- _INSTRUCTIONS TO FOLLOW_
Will you output all of the data below exactly, omitting the images?
======== RECORDS SUPPLIED
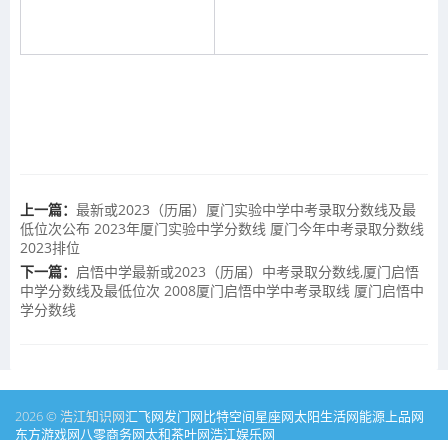
上一篇：
最新或2023（历届）厦门实验中学中考录取分数线及最
低位次公布 2023年厦门实验中学分数线 厦门今年中考录取分数线
2023排位
下一篇：
启悟中学最新或2023（历届）中考录取分数线,厦门启悟
中学分数线及最低位次 2008厦门启悟中学中考录取线 厦门启悟中
学分数线
2026 © 浩江知识网
汇飞网
发门网
比特空间
星座网
太阳生活网
能源
上品网
东方游戏网
八零商务网
太和茶叶网
浩江娱乐网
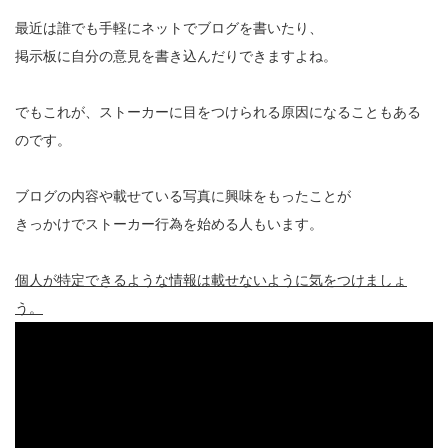
最近は誰でも手軽にネットでブログを書いたり、
掲示板に自分の意見を書き込んだりできますよね。
でもこれが、ストーカーに目をつけられる原因になることもある
のです。
ブログの内容や載せている写真に興味をもったことが
きっかけでストーカー行為を始める人もいます。
個人が特定できるような情報は載せないように気をつけましょ
う。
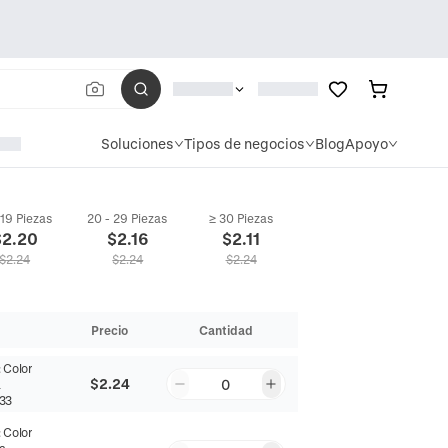
Soluciones
Tipos de negocios
Blog
Apoyo
 19 Piezas
20 - 29 Piezas
≥ 30 Piezas
$
2.20
$
2.16
$
2.11
$
2.24
$
2.24
$
2.24
Precio
Cantidad
:
Color
$2.24
0
a
33
:
Color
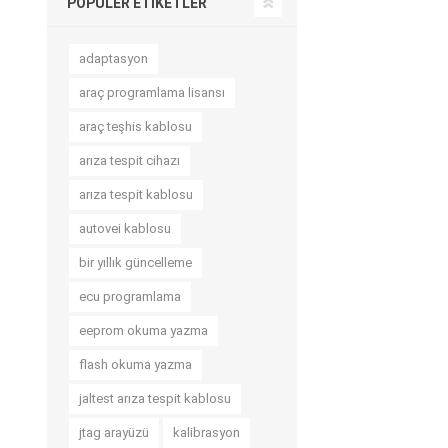
POPÜLER ETIKETLER
adaptasyon
araç programlama lisansı
araç teşhis kablosu
arıza tespit cihazı
arıza tespit kablosu
autovei kablosu
bir yıllık güncelleme
ecu programlama
eeprom okuma yazma
flash okuma yazma
jaltest arıza tespit kablosu
jtag arayüzü
kalibrasyon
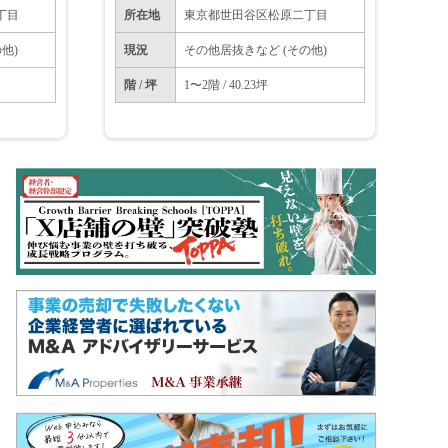
丁目
所在地
東京都世田谷区松原二丁目
他)
現況
その他居抜きなど (その他)
階 / 坪
1〜2階 / 40.23坪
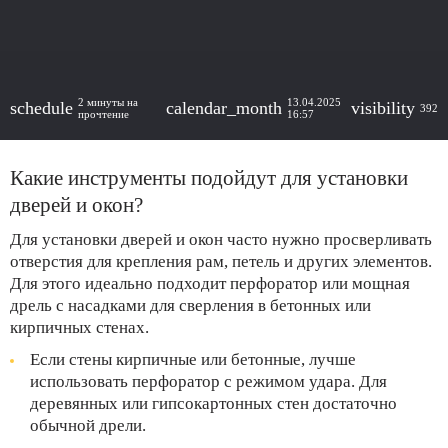
2 минуты на
13.04.2025
schedule
calendar_month
visibility
392
прочтение
16:57
Какие инструменты подойдут для установки
дверей и окон?
Для установки дверей и окон часто нужно просверливать
отверстия для крепления рам, петель и других элементов.
Для этого идеально подходит перфоратор или мощная
дрель с насадками для сверления в бетонных или
кирпичных стенах.
Если стены кирпичные или бетонные, лучше
использовать перфоратор с режимом удара. Для
деревянных или гипсокартонных стен достаточно
обычной дрели.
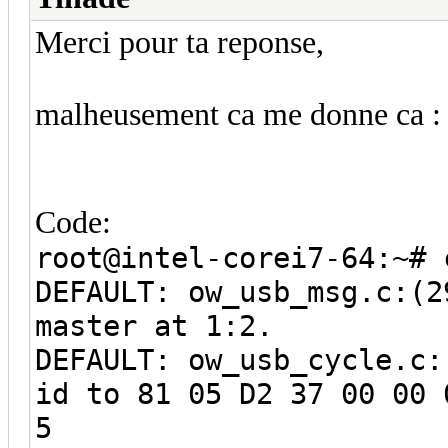
Merci pour ta reponse,
malheusement ca me donne ca :
Code:
root@intel-corei7-64:~# 
DEFAULT: ow_usb_msg.c:(2
master at 1:2.
DEFAULT: ow_usb_cycle.c:
id to 81 05 D2 37 00 00 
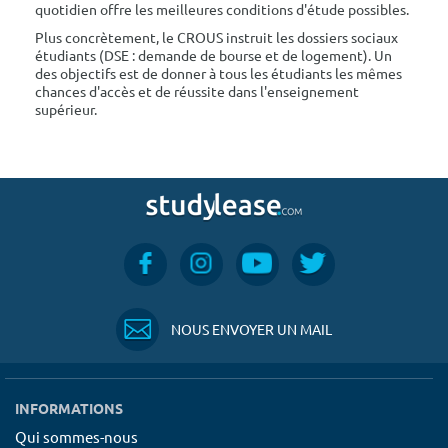
quotidien offre les meilleures conditions d'étude possibles.
Plus concrètement, le CROUS instruit les dossiers sociaux
étudiants (DSE : demande de bourse et de logement). Un
des objectifs est de donner à tous les étudiants les mêmes
chances d'accès et de réussite dans l'enseignement
supérieur.
NOUS ENVOYER UN MAIL
INFORMATIONS
Qui sommes-nous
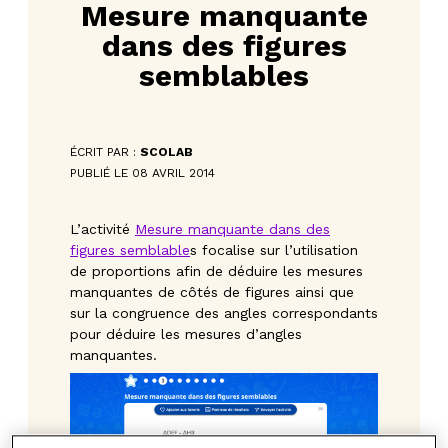
Mesure manquante
dans des figures
semblables
ÉCRIT PAR :
SCOLAB
PUBLIÉ LE 08 AVRIL 2014
L’activité
Mesure manquante dans des
figures semblable
s focalise sur l’utilisation
de proportions afin de déduire les mesures
manquantes de côtés de figures ainsi que
sur la congruence des angles correspondants
pour déduire les mesures d’angles
manquantes.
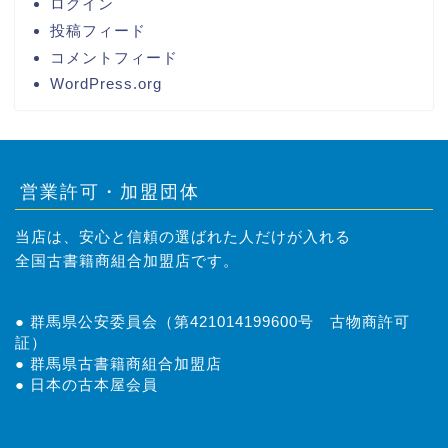
ログイン
投稿フィード
コメントフィード
WordPress.org
営業許可・加盟団体
当店は、安心と信頼の選ばれた人だけが入れる
全国古書籍商組合加盟店です。
● 群馬県公安委員会（第421014199600号 古物商許可
証）
● 群馬県古書籍商組合加盟店
● 日本の古本屋会員
トップページ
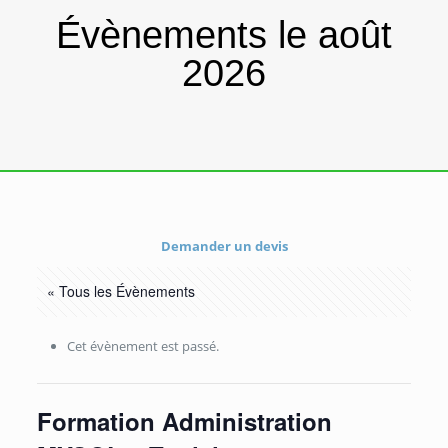
Évènements le août
2026
Demander un devis
« Tous les Évènements
Cet évènement est passé.
Formation Administration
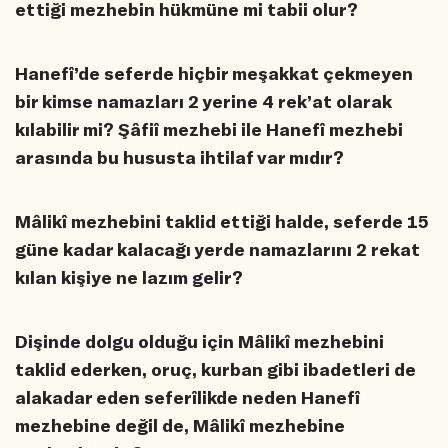
ettiği mezhebin hükmüne mi tabii olur?
Hanefî’de seferde hiçbir meşakkat çekmeyen
bir kimse namazları 2 yerine 4 rek’at olarak
kılabilir mi? Şâfiî mezhebi ile Hanefî mezhebi
arasında bu hususta ihtilaf var mıdır?
Mâlikî mezhebini taklid ettiği halde, seferde 15
güne kadar kalacağı yerde namazlarını 2 rekat
kılan kişiye ne lazım gelir?
Dişinde dolgu olduğu için Mâlikî mezhebini
taklid ederken, oruç, kurban gibi ibadetleri de
alakadar eden seferîlikde neden Hanefî
mezhebine değil de, Mâlikî mezhebine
================
- _FINAL ANSWER_
上一篇：
最新或2023（历届）厦门实验中学中考录取分数线及最
低位次公布 2023年厦门实验中学分数线 厦门今年中考录取分数线
2023排位
下一篇：
启悟中学最新或2023（历届）中考录取分数线,厦门启悟
中学分数线及最低位次 2008厦门启悟中学中考录取线 厦门启悟中
学分数线
2026 © 浩江知识网
汇飞网
发门网
比特空间
星座网
太阳生活网
能源
上品网
东方游戏网
八零商务网
太和茶叶网
浩江娱乐网
最近は誰でも手軽にネットでブログを書いたり、
掲示板に自分の意見を書き込んだりできますよね。
でもこれが、ストーカーに目をつけられる原因になることもある
のです。
ブログの内容や載せている写真に興味をもったことが
きっかけでストーカー行為を始める人もいます。
個人が特定できるような情報は載せないように気をつけましょ
う。
Soluciones
Tipos de negocios
Blog
Apoyo
 19 Piezas
20 - 29 Piezas
≥ 30 Piezas
$
2.20
$
2.16
$
2.11
$
2.24
$
2.24
$
2.24
Precio
Cantidad
:
Color
$2.24
0
a
33
:
Color
POPÜLER ETIKETLER
adaptasyon
araç programlama lisansı
araç teşhis kablosu
arıza tespit cihazı
arıza tespit kablosu
autovei kablosu
bir yıllık güncelleme
ecu programlama
eeprom okuma yazma
flash okuma yazma
jaltest arıza tespit kablosu
jtag arayüzü
kalibrasyon
丁目
所在地
東京都世田谷区松原二丁目
他)
現況
その他居抜きなど (その他)
階 / 坪
1〜2階 / 40.23坪
2 минуты на
13.04.2025
schedule
calendar_month
visibility
392
прочтение
16:57
Какие инструменты подойдут для установки
дверей и окон?
Для установки дверей и окон часто нужно просверливать
отверстия для крепления рам, петель и других элементов.
Для этого идеально подходит перфоратор или мощная
дрель с насадками для сверления в бетонных или
кирпичных стенах.
Если стены кирпичные или бетонные, лучше
использовать перфоратор с режимом удара. Для
деревянных или гипсокартонных стен достаточно
обычной дрели.
Merci pour ta reponse,
malheusement ca me donne ca :
Code:
root@intel-corei7-64:~# 
DEFAULT: ow_usb_msg.c:(2
master at 1:2.
DEFAULT: ow_usb_cycle.c:
id to 81 05 D2 37 00 00 
quotidien offre les meilleures conditions d'étude possibles.
Plus concrètement, le CROUS instruit les dossiers sociaux
étudiants (DSE : demande de bourse et de logement). Un
des objectifs est de donner à tous les étudiants les mêmes
chances d'accès et de réussite dans l'enseignement
supérieur.
NOUS ENVOYER UN MAIL
INFORMATIONS
Qui sommes-nous
Mesure manquante
dans des figures
semblables
ÉCRIT PAR :
SCOLAB
PUBLIÉ LE 08 AVRIL 2014
L’activité
Mesure manquante dans des
figures semblable
s focalise sur l’utilisation
de proportions afin de déduire les mesures
manquantes de côtés de figures ainsi que
sur la congruence des angles correspondants
pour déduire les mesures d’angles
manquantes.
ログイン
投稿フィード
コメントフィード
WordPress.org
営業許可・加盟団体
当店は、安心と信頼の選ばれた人だけが入れる
全国古書籍商組合加盟店です。
● 群馬県公安委員会（第421014199600号 古物商許可
証）
● 群馬県古書籍商組合加盟店
● 日本の古本屋会員
トップページ
Évènements le août
2026
Demander un devis
« Tous les Évènements
Cet évènement est passé.
Formation Administration
ettiği mezhebin hükmüne mi tabii olur?
Hanefî’de seferde hiçbir meşakkat çekmeyen
bir kimse namazları 2 yerine 4 rek’at olarak
kılabilir mi? Şâfiî mezhebi ile Hanefî mezhebi
arasında bu hususta ihtilaf var mıdır?
Mâlikî mezhebini taklid ettiği halde, seferde 15
güne kadar kalacağı yerde namazlarını 2 rekat
kılan kişiye ne lazım gelir?
Dişinde dolgu olduğu için Mâlikî mezhebini
taklid ederken, oruç, kurban gibi ibadetleri de
alakadar eden seferîlikde neden Hanefî
mezhebine değil de, Mâlikî mezhebine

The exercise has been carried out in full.